How to Auto-Segment Customers Using AI and Klaviyo

Let AI analyze customer behavior and automatically assign segments in Klaviyo.

What This Integration Does

Manual segmentation goes stale fast. A customer who was a VIP three months ago may now be at-risk, and a one-time buyer might be quietly turning into a regular. This workflow runs on a schedule, asks the AI Agent to classify each profile against your taxonomy (VIP, new, at-risk, bargain-hunter, loyal, lapsed), and writes the result back to Klaviyo as a custom property your flows and segments can use.

Each run is incremental - it scopes to profiles updated since the last run, classifies them, and upserts the segment property. Because the property is a single string, downstream Klaviyo segments stay simple: one filter on ai_segment equals vip.

Prerequisites

  • A Klaviyo connection with profile read and write access.
  • A connection to your store of truth for purchase history (shopify, woocommerce, or your data warehouse).
  • A written segment taxonomy with definitions (what makes a profile a VIP vs. loyal vs. at-risk).

Step 1: Schedule Trigger

Add a Trigger node set to Schedule. Daily at 03:00 is a sensible default - the segments are stable enough that hourly is overkill, and daily means flows and campaigns always see fresh tiers in the morning.

Step 2: Pull Profiles to Score

Add a Connector node on klaviyo and use list-profiles. Filter to profiles updated in the last 24 hours, or paginate through everyone on a full weekly re-score. Pair this with shopify list-customers or woocommerce list-customers if you need order history fields that are not already mirrored to the Klaviyo profile.

Step 3: Loop and Compute Features

Wrap the next steps in a Loop. Inside the loop, add a Transform node that computes the input features for the AI:

  • orderCount
  • lifetimeValue
  • daysSinceLastOrder
  • averageOrderValue
  • discountUsageRate

This is what makes the AI consistent - it gets the same shape of input for every profile.

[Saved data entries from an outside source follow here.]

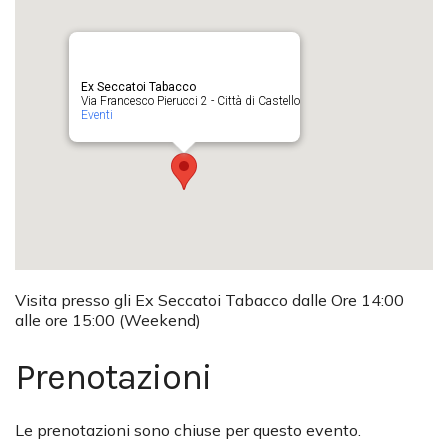
Ex Seccatoi Tabacco
Via Francesco Pierucci 2 - Città di Castello
Eventi
Visita presso gli Ex Seccatoi Tabacco dalle Ore 14:00
alle ore 15:00 (Weekend)
Prenotazioni
Le prenotazioni sono chiuse per questo evento.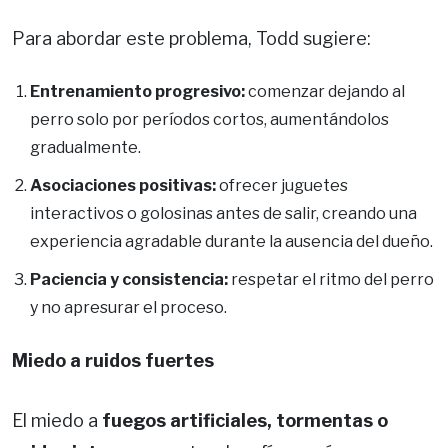
Para abordar este problema, Todd sugiere:
Entrenamiento progresivo:
comenzar dejando al
perro solo por períodos cortos, aumentándolos
gradualmente.
Asociaciones positivas:
ofrecer juguetes
interactivos o golosinas antes de salir, creando una
experiencia agradable durante la ausencia del dueño.
Paciencia y consistencia:
respetar el ritmo del perro
y no apresurar el proceso.
Miedo a ruidos fuertes
El miedo a
fuegos artificiales, tormentas o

Step 4: AI Agent Classifies the Profile

Add an AI Agent node with structured output:

{
  "segment": "vip | loyal | new | at-risk | bargain-hunter | lapsed",
  "lifetimeValue": "number",
  "nextPurchaseLikelihood": "high | medium | low",
  "reasoning": "string"
}

Prompt: Classify this customer using the taxonomy in the system prompt. Features: {{ features }}. Be conservative - prefer 'loyal' over 'vip' unless the customer is clearly in the top 5 percent of lifetime value.

Step 5: Update Klaviyo Profile

Add a Connector step on klaviyo using update-profile. Set:

  • ai_segment - the chosen segment string
  • ai_ltv - lifetime value
  • ai_next_purchase - high, medium, or low
  • ai_segmented_at - timestamp

You can also call add-profiles-to-list to push the profile into a Klaviyo list named after the segment, so your flows can listen on list membership.

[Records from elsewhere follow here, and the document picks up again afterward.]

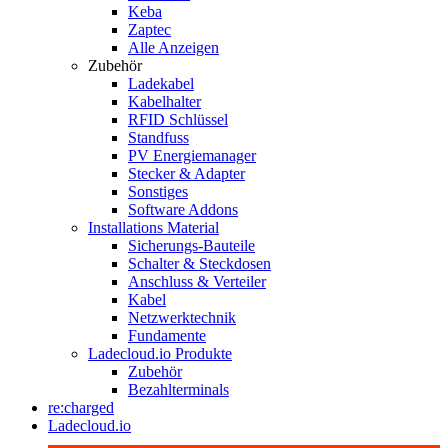
Keba
Zaptec
Alle Anzeigen
Zubehör
Ladekabel
Kabelhalter
RFID Schlüssel
Standfuss
PV Energiemanager
Stecker & Adapter
Sonstiges
Software Addons
Installations Material
Sicherungs-Bauteile
Schalter & Steckdosen
Anschluss & Verteiler
Kabel
Netzwerktechnik
Fundamente
Ladecloud.io Produkte
Zubehör
Bezahlterminals
re:charged
Ladecloud.io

Step 6: Log Movement for Reporting

Add a final Connector node that writes the (profile id, old segment, new segment, timestamp) tuple into a mongodb collection. Use insert-documents. This makes "who moved from at-risk to lapsed this week" trivially queryable, which marketing teams love.

Tips

  • Re-score the full base monthly even if you run daily incrementals - definitions drift and a periodic full pass keeps the segments honest.
  • Cache feature computation results in mongodb so you do not recompute lifetime value from scratch every run.
  • Start with 3 segments, not 8 - it is easier for the AI and for your campaign team.

Common Pitfalls

  • Segment churn - if customers flip between VIP and at-risk every run, your prompt or features are too sensitive. Add hysteresis (require two consecutive runs in the new segment before flipping).
  • Rate limits - Klaviyo has per-endpoint quotas. Batch profile updates and stagger if you are scoring tens of thousands.
  • Missing data - profiles with zero orders confuse the AI. Pre-filter those into a fixed new segment before the AI step.

Testing

Run the workflow manually against a list of 5-10 hand-picked profiles whose segment you already know. Inspect the AI's reasoning output - it should match your expectations. Adjust the prompt and re-run until it does, then turn the schedule on.